What Sequencing Costs Today
The cost trajectory of genome sequencing is one of the steepest price drops in the history of technology. In 2003, generating a single human genome sequence cost an estimated $50 million. By mid-2015, that price had fallen to just above $4,000, and by late 2015 it was below $1,500. Commercial prices have generally tracked slightly below these research benchmarks. Today, consumer whole-genome sequencing services are available for a few hundred dollars, though clinical-grade sequencing with full medical interpretation costs more.
Exome sequencing is typically cheaper than whole-genome sequencing, which is one reason many clinical labs still use it as a first-line test. The decision between the two often depends on what condition is suspected and what previous testing has already been done.

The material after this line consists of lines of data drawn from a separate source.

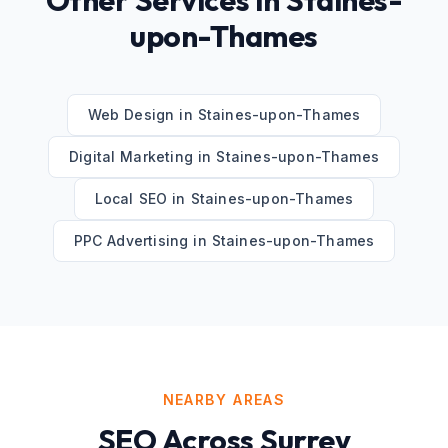
Other Services in
Staines-
upon-Thames
Web Design
in
Staines-upon-Thames
Digital Marketing
in
Staines-upon-Thames
Local SEO
in
Staines-upon-Thames
PPC Advertising
in
Staines-upon-Thames
NEARBY AREAS
SEO
Across
Surrey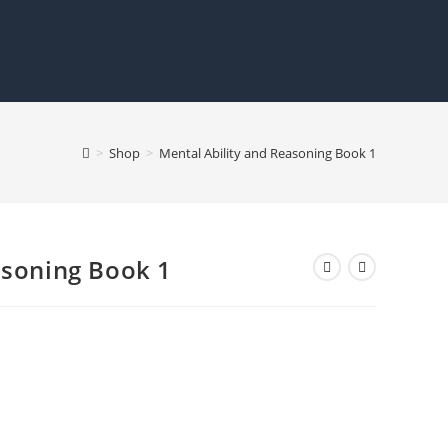
>
Shop
>
Mental Ability and Reasoning Book 1
asoning Book 1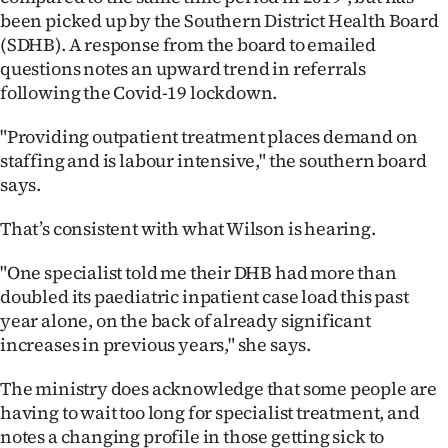
been picked up by the Southern District Health Board
(SDHB). A response from the board to emailed
questions notes an upward trend in referrals
following the Covid-19 lockdown.
"Providing outpatient treatment places demand on
staffing and is labour intensive," the southern board
says.
That’s consistent with what Wilson is hearing.
"One specialist told me their DHB had more than
doubled its paediatric inpatient case load this past
year alone, on the back of already significant
increases in previous years," she says.
The ministry does acknowledge that some people are
having to wait too long for specialist treatment, and
notes a changing profile in those getting sick to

Privacy and Legal Protections
Your genome is the most personal data that exists about you. It reveals information not only about your own health risks but about your biological relatives, and unlike a password, you can’t change it if it’s compromised. These realities make privacy a central concern.
In the United States, the Genetic Information Nondiscrimination Act (GINA), passed in 2008, provides two core protections. Health insurers cannot use your genetic information to deny coverage, set premiums, or make underwriting decisions. Employers with 15 or more employees cannot use genetic information in hiring, firing, promotions, or job assignments, and they cannot require genetic testing as a condition of employment. Under GINA, genetic information includes not just your own test results but also your family medical history.
GINA has significant gaps, though. It does not cover life insurance, long-term care insurance, or disability insurance. Some states have passed their own laws to fill these holes, but protections vary widely. The law also doesn’t apply to employers with fewer than 15 employees. If you’re considering genome sequencing, it’s worth understanding what protections exist in your state beyond the federal baseline.